The calculated error goes down to 3.60 years, which is not a lot better than the simple
attribute propagation. Let’s try a decision tree regression.
- Use a Train a decision tree regression model operation with the same parameters as the
linar regression, predict the test set with another Predict with model box and find the
average error as in the rest of the methods.
The decision tree error went down to 3.52 which is still not a big improvement.
Find Communities
- Divide the vertices into communities with a Find infocom communities box. This operation
combines cliques (subgraphs where every
vertex is connected) if they overlap sufficiently. Set the Edge required in cliques in both
directions parameter to false. Leave the other parameters as they are.
- Open the new communities segmentation. There are 6K segments covering 13K vertices, which
means around 5K vertices do not belong to any community. This means that they do not have
overlapping cliques to merge. This would leave many users without an age prediction. Anyways
let’s check how good the estimation using these communities would be.
Estimate Age
- LynxKite comes with an operation that predict an attribute based on the known values of the
attribute on peers that belong to the same segments. This is the Predict attribute by viral
modeling operation, it uses the segment with the lowest standard deviation to predict an
attribute. Let’s use this operation on our communities segmentation and set the parameters
as follows:
- Target attribute: Age
- Test set ratio: 0.1
- Random seed: 1167456500 (same as the used before).
- Maximal segment deviation: 3
- Minimum number of defined attributes in segment: 3
- Minimal ratio of defined attributes in a segment: 0.25
- Iterations: 3
- In each iteration, the algorithm will calculate the age for each user that belongs to a
segment that complies with the set parameters. In the next iteration it will use the newly
computed age to estimate the age of the users which were not calculated before.
- After running, the algorithm predicted the age for 16785 vertices (94.4% of total users).
- To make sure that the algorithm is using the right test set to calculate the error,
comparable with the rest of models, we need to compare the prediction with the original test
set we previously separated. Let’s discard the unwanted attributes and scalars, rename the
viral_Age_after_iteration_3 attribute to Age_prediction and re-compute the error as done in
previous models. We confirm that the error is the same as the one found by viral modeling.
The error is 1.89 years but it doesn’t predict for outliers (users that only belong to a two
person community).
Method selection
Out of the methods selected, the one with lower mean absolute error was the last one (viral
modeling according to communities). The problem of this model is that it does not predict the
age for every user, it leaves out the ones that are not part of a community. We can combine
this model with the second one (neighbor’s average) to get a prediction for most users. For
the remaining users, we can use the overall age average.
Real age prediction
- Go back to before we filled the missing age attribute with 0s (before filtering the
outliers). We need to predict the age for those users whose age is currently 0. First, let’s
delete the 0s by deriving a new Age attribute with this function: if(Age > 0) Some(Age)
else None.
- Now, let’s get the dataset ready for the prediction. Start with the communities prediction,
copy and paste the community prediction operations without changing any of the parametes.

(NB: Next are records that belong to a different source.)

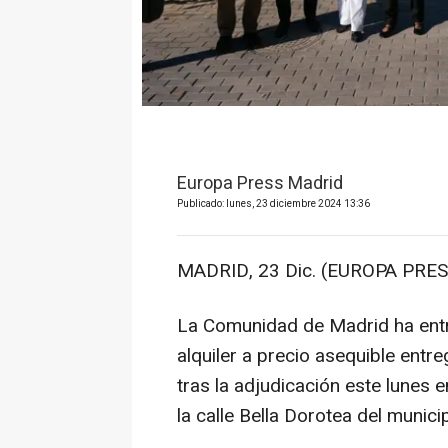
Europa Press Madrid
Publicado: lunes, 23 diciembre 2024 13:36
MADRID, 23 Dic. (EUROPA PRES
La Comunidad de Madrid ha entr
alquiler a precio asequible ent
tras la adjudicación este lunes
la calle Bella Dorotea del municip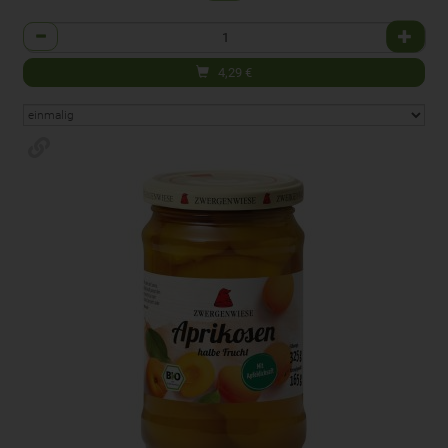
Anzahl
4,29
€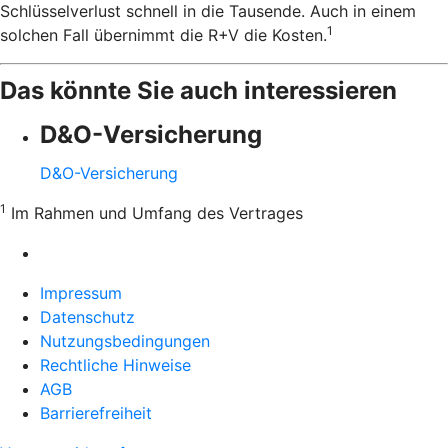
Schlüsselverlust schnell in die Tausende. Auch in einem
1
solchen Fall übernimmt die R+V die Kosten.
Das könnte Sie auch interessieren
D&O-Versicherung
D&O-Versicherung
1
Im Rahmen und Umfang des Vertrages
Impressum
Datenschutz
Nutzungsbedingungen
Rechtliche Hinweise
AGB
Barrierefreiheit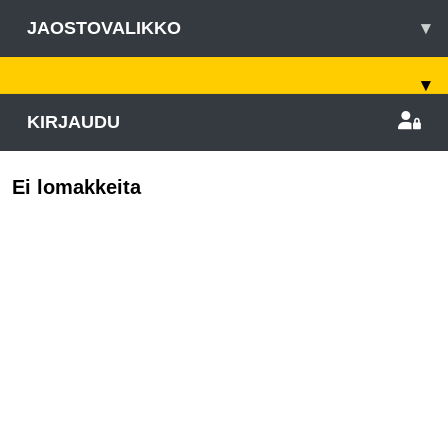
JAOSTOVALIKKO
▾
▾
KIRJAUDU
Ei lomakkeita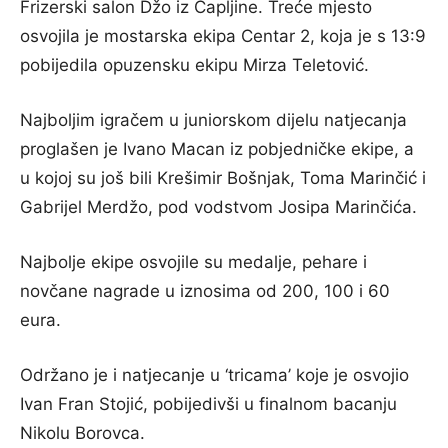
Frizerski salon Džo iz Čapljine. Treće mjesto
osvojila je mostarska ekipa Centar 2, koja je s 13:9
pobijedila opuzensku ekipu Mirza Teletović.
Najboljim igračem u juniorskom dijelu natjecanja
proglašen je Ivano Macan iz pobjedničke ekipe, a
u kojoj su još bili Krešimir Bošnjak, Toma Marinčić i
Gabrijel Merdžo, pod vodstvom Josipa Marinčića.
Najbolje ekipe osvojile su medalje, pehare i
novčane nagrade u iznosima od 200, 100 i 60
eura.
Održano je i natjecanje u ‘tricama’ koje je osvojio
Ivan Fran Stojić, pobijedivši u finalnom bacanju
Nikolu Borovca.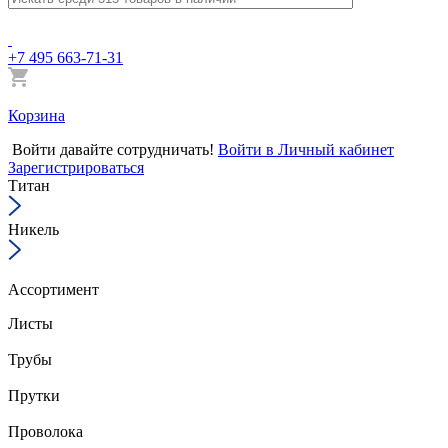
+7 495 663-71-31
Корзина
Войти
давайте сотрудничать!
Войти в Личный кабинет
Зарегистрироваться
Титан
Никель
Ассортимент
Листы
Трубы
Прутки
Проволока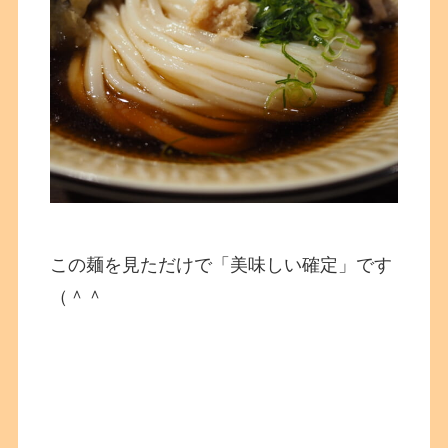
この麺を見ただけで「美味しい確定」です
（＾＾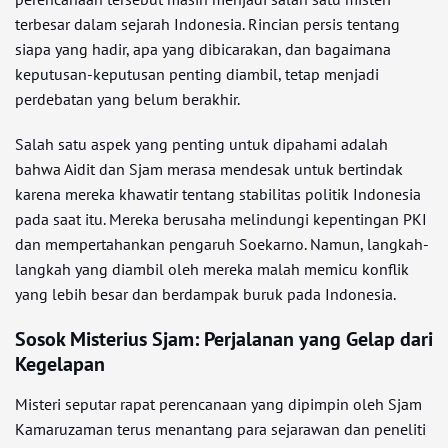
terbesar dalam sejarah Indonesia. Rincian persis tentang
siapa yang hadir, apa yang dibicarakan, dan bagaimana
keputusan-keputusan penting diambil, tetap menjadi
perdebatan yang belum berakhir.
Salah satu aspek yang penting untuk dipahami adalah
bahwa Aidit dan Sjam merasa mendesak untuk bertindak
karena mereka khawatir tentang stabilitas politik Indonesia
pada saat itu. Mereka berusaha melindungi kepentingan PKI
dan mempertahankan pengaruh Soekarno. Namun, langkah-
langkah yang diambil oleh mereka malah memicu konflik
yang lebih besar dan berdampak buruk pada Indonesia.
Sosok Misterius Sjam: Perjalanan yang Gelap dari
Kegelapan
Misteri seputar rapat perencanaan yang dipimpin oleh Sjam
Kamaruzaman terus menantang para sejarawan dan peneliti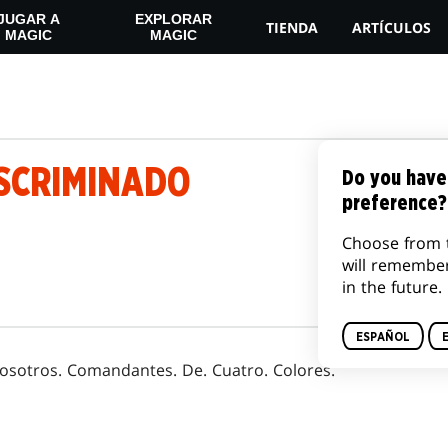
JUGAR A
EXPLORAR
TIENDA
ARTÍCULOS
MAGIC
MAGIC
ISCRIMINADO
Do you have
preference?
Choose from 
will remembe
in the future.
ESPAÑOL
nosotros. Comandantes. De. Cuatro. Colores.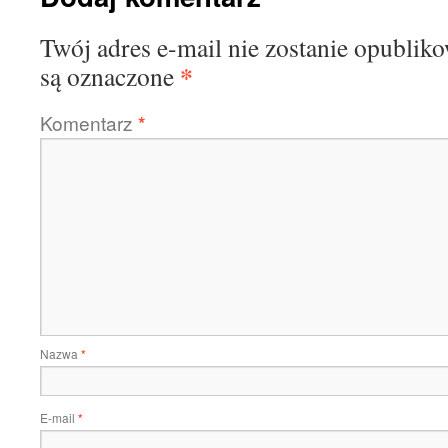
Twój adres e-mail nie zostanie opublik
*
są oznaczone
Komentarz
*
Nazwa
*
E-mail
*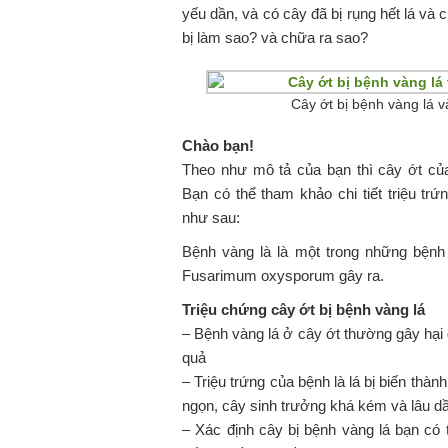
yếu dần, và có cây đã bị rụng hết lá và c
bị làm sao? và chữa ra sao?
Cây ớt bị bệnh vàng lá 
Chào bạn!
Theo như mô tả của bạn thì cây ớt của
Bạn có thể tham khảo chi tiết triệu tr
như sau:
Bệnh vàng là là một trong những bệnh
Fusarimum oxysporum gây ra.
Triệu chứng cây ớt bị bệnh vàng lá
– Bệnh vàng lá ở cây ớt thường gây hại 
quả
– Triệu trứng của bệnh là lá bị biến thà
ngọn, cây sinh trưởng khá kém và lâu dầ
– Xác định cây bị bệnh vàng lá bạn có 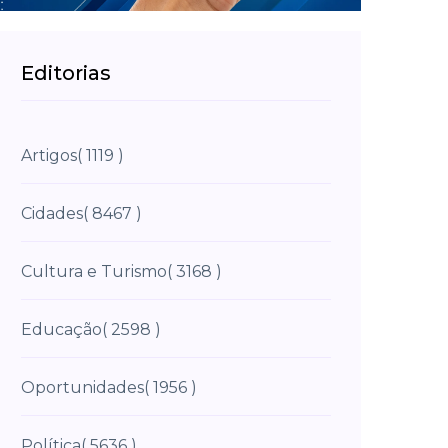
Editorias
Artigos
( 1119 )
Cidades
( 8467 )
Cultura e Turismo
( 3168 )
Educação
( 2598 )
Oportunidades
( 1956 )
Política
( 5636 )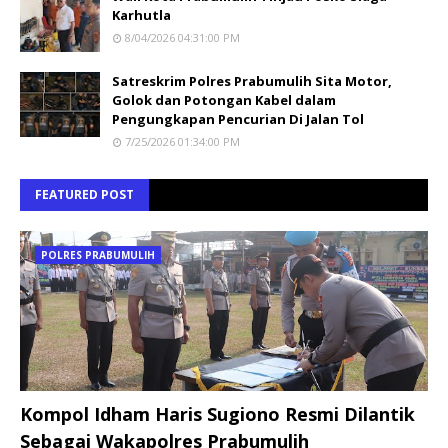
Karhutla
8/04/2026 04:31:00 PM
Satreskrim Polres Prabumulih Sita Motor,
Golok dan Potongan Kabel dalam
Pengungkapan Pencurian Di Jalan Tol
7/25/2026 01:34:00 PM
FEATURED POST
POLRES PRABUMULIH
Kompol Idham Haris Sugiono Resmi Dilantik
Sebagai Wakapolres Prabumulih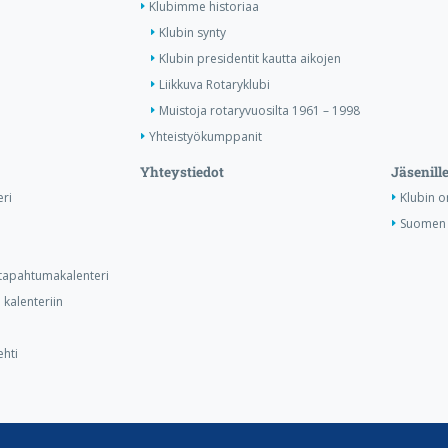
Klubimme historiaa
Klubin synty
Klubin presidentit kautta aikojen
Liikkuva Rotaryklubi
Muistoja rotaryvuosilta 1961 – 1998
Yhteistyökumppanit
Yhteystiedot
Jäsenill
ri
Klubin o
Suomen 
n tapahtumakalenteri
kalenteriin
ehti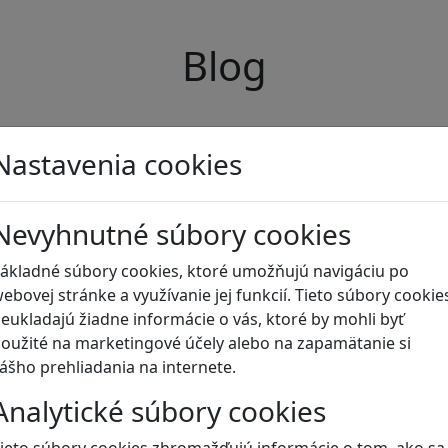
Blog
Nastavenia cookies
Nevyhnutné súbory cookies
ákladné súbory cookies, ktoré umožňujú navigáciu po
ebovej stránke a využívanie jej funkcií. Tieto súbory cookie
eukladajú žiadne informácie o vás, ktoré by mohli byť
oužité na marketingové účely alebo na zapamätanie si
ášho prehliadania na internete.
Analytické súbory cookies
ieto súbory cookies zhromažďujú informácie o tom, ako sa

- Discard the unwanted vertex attributes (everyone except Age, Age_final, Gender and User_ID),
pass it to a SQL1 box (without limit) and use a final Export to CSV box to download
the results.
Results
We tackled a common data science problem of imputing missing data. We tried four different
models and found that a combination of two of them would actually be the best approach to
solve it. The final dataset has no missing data and is downloaded directly as a CSV file.